== WHAT TO WORK ON ==
The data follows this line. Copy verbatim the line with "حفاظت‌شده از یک" and each line after it to the end.

::: INFORMATION PROVIDED :::

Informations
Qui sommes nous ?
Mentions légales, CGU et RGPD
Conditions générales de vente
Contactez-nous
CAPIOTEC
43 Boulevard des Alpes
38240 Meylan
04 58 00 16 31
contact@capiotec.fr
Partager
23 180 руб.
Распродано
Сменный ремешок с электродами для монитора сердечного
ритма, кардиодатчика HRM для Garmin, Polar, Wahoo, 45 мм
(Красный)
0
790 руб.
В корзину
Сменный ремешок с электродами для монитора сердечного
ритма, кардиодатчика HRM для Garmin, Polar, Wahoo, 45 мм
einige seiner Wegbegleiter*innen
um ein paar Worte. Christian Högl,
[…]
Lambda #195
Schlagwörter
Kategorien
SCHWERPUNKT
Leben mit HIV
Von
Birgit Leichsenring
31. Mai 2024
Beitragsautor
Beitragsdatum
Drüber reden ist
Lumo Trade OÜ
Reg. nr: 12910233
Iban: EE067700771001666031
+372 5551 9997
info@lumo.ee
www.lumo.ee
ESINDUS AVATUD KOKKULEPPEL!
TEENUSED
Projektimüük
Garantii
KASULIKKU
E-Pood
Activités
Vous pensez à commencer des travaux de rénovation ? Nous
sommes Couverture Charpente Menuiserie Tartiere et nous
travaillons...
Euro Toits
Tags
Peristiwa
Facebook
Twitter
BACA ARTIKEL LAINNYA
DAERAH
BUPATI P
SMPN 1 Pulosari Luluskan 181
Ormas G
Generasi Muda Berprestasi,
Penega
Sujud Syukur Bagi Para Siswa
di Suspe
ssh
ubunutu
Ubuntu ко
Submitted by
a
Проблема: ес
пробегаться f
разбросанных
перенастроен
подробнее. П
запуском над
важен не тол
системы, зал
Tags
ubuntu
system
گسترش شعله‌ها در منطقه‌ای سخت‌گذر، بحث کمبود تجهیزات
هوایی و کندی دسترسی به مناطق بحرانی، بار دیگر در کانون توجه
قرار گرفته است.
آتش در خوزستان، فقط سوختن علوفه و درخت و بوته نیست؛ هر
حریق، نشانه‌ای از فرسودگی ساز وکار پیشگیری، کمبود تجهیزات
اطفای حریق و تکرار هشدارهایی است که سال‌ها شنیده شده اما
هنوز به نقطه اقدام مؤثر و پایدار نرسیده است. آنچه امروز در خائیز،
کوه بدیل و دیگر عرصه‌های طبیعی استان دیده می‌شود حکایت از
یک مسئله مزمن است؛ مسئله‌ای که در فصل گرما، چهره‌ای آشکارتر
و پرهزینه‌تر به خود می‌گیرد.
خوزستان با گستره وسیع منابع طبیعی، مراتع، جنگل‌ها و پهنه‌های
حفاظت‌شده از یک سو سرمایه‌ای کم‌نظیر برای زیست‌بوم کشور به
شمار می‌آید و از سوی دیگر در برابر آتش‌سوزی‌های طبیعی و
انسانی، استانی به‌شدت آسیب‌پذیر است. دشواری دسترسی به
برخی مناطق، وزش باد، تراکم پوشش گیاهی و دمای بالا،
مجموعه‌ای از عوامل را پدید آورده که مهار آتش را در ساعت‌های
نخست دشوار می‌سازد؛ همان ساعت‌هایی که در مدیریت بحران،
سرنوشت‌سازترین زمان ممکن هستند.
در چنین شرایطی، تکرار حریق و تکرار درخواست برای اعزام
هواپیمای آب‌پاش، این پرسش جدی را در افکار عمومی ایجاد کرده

:::

== RESULT ==
حفاظت‌شده از یک سو سرمایه‌ای کم‌نظیر برای زیست‌بوم کشور به
شمار می‌آید و از سوی دیگر در برابر آتش‌سوزی‌های طبیعی و
انسانی، استانی به‌شدت آسیب‌پذیر است. دشواری دسترسی به
برخی مناطق، وزش باد، تراکم پوشش گیاهی و دمای بالا،
مجموعه‌ای از عوامل را پدید آورده که مهار آتش را در ساعت‌های
نخست دشوار می‌سازد؛ همان ساعت‌هایی که در مدیریت بحران،
سرنوشت‌سازترین زمان ممکن هستند.
در چنین شرایطی، تکرار حریق و تکرار درخواست برای اعزام
هواپیمای آب‌پاش، این پرسش جدی را در افکار عمومی ایجاد کرده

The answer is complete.